Hosokawa has been a guest composer, a composer-in-residence, and a lecturer at Europe’s major contemporary music festivals, including the Festival d’Automne in Paris, the Lucerne Festival, the Centre Acanthes de Villeneuve-lez-Avignon, the Venice Biennale, Musica Viva, and Helsinki’s Musica Nova. He works closely with the WDR Rundfunkchor Köln (the Cologne radio choir), and was a composer in residence with the Deutsches Symphonie Orchester for the 2006-2007 season. In 1989, he founded a contemporary music festival in Akiyoshidai (southern Japan) which he directed until 1998.
His catalogue includes orchestral works, concertos, chamber music, music for traditional Japanese instruments, film scores, and operas. He prioritizes slowness in his writing, which is characterized by a loose, meditative feeling whose spiritual dimension is never far off. Often, he composes in vast cycles, (“Sen,” “Ferne Landschaft,” “Landscape,” “Voyage,” and “Ocean”). Themes of inner voyage and the ties between nature and the individual are another common theme in his Concerto for cello and orchestra (1997), Concerto for saxophone and orchestra (1998) Concerto for piano and orchestra (1999), and Concerto for clarinet (2000).
Other compositions include concertos: Chant for cello and orchestra, which premiered in Cologne in 2009 in a performance by Rohan de Saram WDR Symphony Orchestra; Voyage X for shakuhachi and ensemble, which premiered in a performance by MusikFabrik in June 2009; and Concerto for horn – Moment of Blossoming (2011). His works for voice include Sternlose Nacht – Requiem für Jahreszeiten (2010), The Raven, a monodrama that premiered in a performance by Ars Musica in 2012, as well as the opera Matsukaze, which premiered at La Monnaie in Brussels in 2011. His orchestral works include Woven Dreams (2010), Meditation – to the Victims of Tsunami 3.11 (2012), and many solo pieces, including Small Chant for cello, Mai – Uralte japanische Tanzmusik for piano, Lied for recorder (2012), and Étude I –VI, for piano (2013). His opera Stilles Meer premiered in 2016, conducted by Kent Nagano, at the Hamburg Staatoper.
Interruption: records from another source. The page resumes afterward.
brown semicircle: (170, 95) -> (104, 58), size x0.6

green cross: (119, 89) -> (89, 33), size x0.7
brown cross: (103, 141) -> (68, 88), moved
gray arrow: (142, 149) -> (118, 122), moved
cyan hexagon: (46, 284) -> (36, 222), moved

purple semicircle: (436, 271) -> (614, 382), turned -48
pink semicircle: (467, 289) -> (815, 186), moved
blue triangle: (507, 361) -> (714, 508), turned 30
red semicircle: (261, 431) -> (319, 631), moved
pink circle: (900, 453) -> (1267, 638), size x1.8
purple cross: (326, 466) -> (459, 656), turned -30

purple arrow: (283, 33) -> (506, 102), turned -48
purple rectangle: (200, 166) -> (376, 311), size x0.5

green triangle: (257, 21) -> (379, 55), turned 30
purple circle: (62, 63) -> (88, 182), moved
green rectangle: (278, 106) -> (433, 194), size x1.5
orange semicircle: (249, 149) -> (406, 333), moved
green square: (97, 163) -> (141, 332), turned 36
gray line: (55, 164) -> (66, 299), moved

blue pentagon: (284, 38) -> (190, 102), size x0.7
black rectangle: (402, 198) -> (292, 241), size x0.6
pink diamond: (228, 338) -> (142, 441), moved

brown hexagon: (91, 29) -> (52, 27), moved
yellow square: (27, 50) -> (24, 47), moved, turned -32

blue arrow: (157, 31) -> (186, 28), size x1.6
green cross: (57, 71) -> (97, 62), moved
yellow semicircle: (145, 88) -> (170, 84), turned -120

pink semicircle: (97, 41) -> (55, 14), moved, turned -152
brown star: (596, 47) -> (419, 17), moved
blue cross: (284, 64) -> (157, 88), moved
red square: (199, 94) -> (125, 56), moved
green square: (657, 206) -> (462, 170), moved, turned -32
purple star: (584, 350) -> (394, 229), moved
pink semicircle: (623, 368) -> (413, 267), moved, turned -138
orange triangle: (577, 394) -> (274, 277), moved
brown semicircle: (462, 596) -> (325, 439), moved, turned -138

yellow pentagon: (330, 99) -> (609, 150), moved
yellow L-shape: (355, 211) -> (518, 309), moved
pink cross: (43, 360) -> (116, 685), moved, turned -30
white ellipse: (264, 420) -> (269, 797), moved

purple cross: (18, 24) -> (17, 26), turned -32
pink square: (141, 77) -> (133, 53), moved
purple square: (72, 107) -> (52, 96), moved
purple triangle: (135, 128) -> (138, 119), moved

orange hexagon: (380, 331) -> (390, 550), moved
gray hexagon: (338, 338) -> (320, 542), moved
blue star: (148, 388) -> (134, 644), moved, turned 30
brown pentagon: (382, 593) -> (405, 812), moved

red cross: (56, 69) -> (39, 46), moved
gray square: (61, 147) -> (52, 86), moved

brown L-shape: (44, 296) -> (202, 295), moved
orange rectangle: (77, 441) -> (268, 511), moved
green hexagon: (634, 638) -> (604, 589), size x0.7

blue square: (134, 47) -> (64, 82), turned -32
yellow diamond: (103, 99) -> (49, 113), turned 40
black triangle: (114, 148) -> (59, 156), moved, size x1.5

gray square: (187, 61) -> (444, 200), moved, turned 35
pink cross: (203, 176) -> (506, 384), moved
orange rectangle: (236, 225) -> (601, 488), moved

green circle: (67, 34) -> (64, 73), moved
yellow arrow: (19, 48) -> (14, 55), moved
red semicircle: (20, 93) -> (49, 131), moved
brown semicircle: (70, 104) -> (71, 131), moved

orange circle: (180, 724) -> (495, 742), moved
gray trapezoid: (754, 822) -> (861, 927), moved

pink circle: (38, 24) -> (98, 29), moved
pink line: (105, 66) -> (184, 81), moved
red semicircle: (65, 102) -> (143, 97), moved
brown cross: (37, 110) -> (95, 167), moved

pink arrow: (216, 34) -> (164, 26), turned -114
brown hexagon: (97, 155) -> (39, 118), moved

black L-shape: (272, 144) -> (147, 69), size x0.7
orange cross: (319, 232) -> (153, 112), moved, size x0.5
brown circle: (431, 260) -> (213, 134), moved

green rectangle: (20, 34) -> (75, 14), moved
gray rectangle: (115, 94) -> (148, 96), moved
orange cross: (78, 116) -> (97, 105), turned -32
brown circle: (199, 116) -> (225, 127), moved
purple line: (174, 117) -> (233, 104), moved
Hosokawa was a composer in residence with the Tokyo Symphony Orchestra from 1998 to 2007, and has served as musical director of the Takefu International Music Festival and has been a member of the Berlin Arts Academy since 2001. He was also appointed guest professor at the Tokyo College of Music in 2004 and was a guest researcher at the Berlin Institute for Advanced study from 2006 to 2009. He has taught at the Darmstadt Summer Courses since 1990. He served as the artistic director of the Suntory Hall International Program for Music Composition from 2012 to 2015.
Toshio Hosokawa has received numerous awards and honors, including first prize in the composition competition that marked the 100th anniversary of the Berliner Philharmonike for Preludio and the Irino Prize for Young Composers in Tokyo, both in 1982. He won the Arion-Musikpreis in Tokyo and the “Young Generation in Europe” Music Prize (Cologne, Paris, Venice) in 1985, and the Kyoto and Otaka Prizes in 1988. He received the Energia Music Award in Hiroshima in 1995, the Rheingau Musikpreis and the Duisburger Musikpreis in 1998, the Musica Viva Festival Prize in 2001, and the Otaka Prize for best orchestral work for Re-turning in Japan in 2001. He was awarded the British Composer Award in 2013 (International Prize Category) for his orchestral work Woven Dreams.